*** Opening of INPUT DATA ***
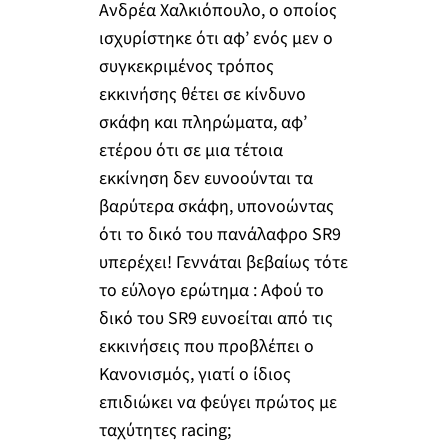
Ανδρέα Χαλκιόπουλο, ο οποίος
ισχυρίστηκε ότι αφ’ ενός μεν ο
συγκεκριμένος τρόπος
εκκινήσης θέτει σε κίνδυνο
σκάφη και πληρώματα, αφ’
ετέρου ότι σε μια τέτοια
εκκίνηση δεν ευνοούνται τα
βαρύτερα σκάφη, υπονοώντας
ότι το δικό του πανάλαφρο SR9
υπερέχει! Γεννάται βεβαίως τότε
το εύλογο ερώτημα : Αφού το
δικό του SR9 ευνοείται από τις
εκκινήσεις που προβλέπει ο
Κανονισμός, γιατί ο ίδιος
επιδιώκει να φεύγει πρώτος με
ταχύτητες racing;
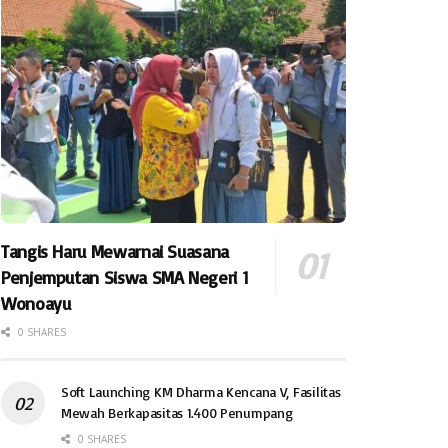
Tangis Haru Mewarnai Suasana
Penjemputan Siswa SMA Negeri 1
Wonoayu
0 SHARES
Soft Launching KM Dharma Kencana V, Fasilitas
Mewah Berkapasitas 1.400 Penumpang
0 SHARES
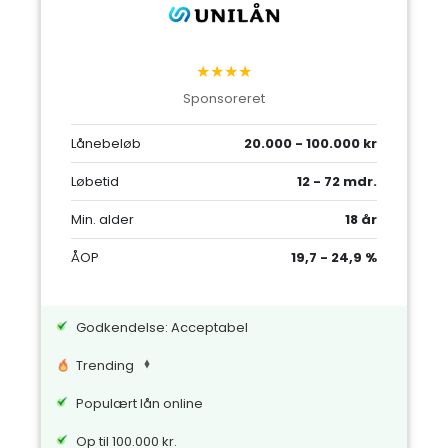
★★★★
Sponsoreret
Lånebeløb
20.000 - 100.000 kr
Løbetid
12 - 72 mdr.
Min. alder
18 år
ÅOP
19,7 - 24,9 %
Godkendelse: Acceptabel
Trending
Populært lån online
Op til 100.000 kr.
*** Close of INPUT DATA ***
*** Opening of INPUT DATA ***
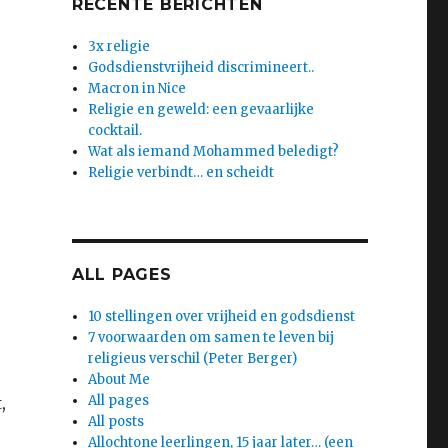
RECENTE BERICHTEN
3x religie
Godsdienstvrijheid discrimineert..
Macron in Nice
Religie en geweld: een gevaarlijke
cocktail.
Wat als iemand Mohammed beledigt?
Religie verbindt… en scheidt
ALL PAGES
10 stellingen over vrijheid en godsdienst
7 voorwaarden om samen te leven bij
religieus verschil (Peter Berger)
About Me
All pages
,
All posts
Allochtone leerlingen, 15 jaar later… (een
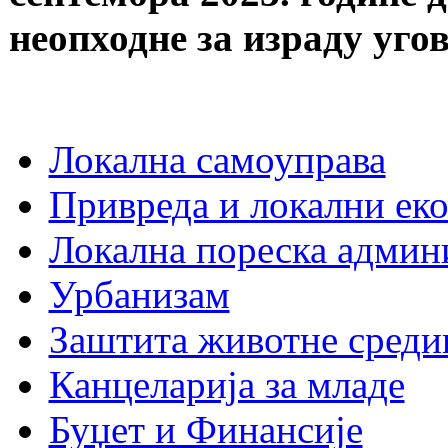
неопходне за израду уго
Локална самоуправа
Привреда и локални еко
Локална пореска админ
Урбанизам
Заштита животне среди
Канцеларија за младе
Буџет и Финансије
*** Close of INPUT DATA ***
__PROBLEM DETAILS__. Go through the data above and copy each line that holds the word "Локална".

__SOLUTION FOR THIS PROBLEM__.
Локална самоуправа
Локална пореска админ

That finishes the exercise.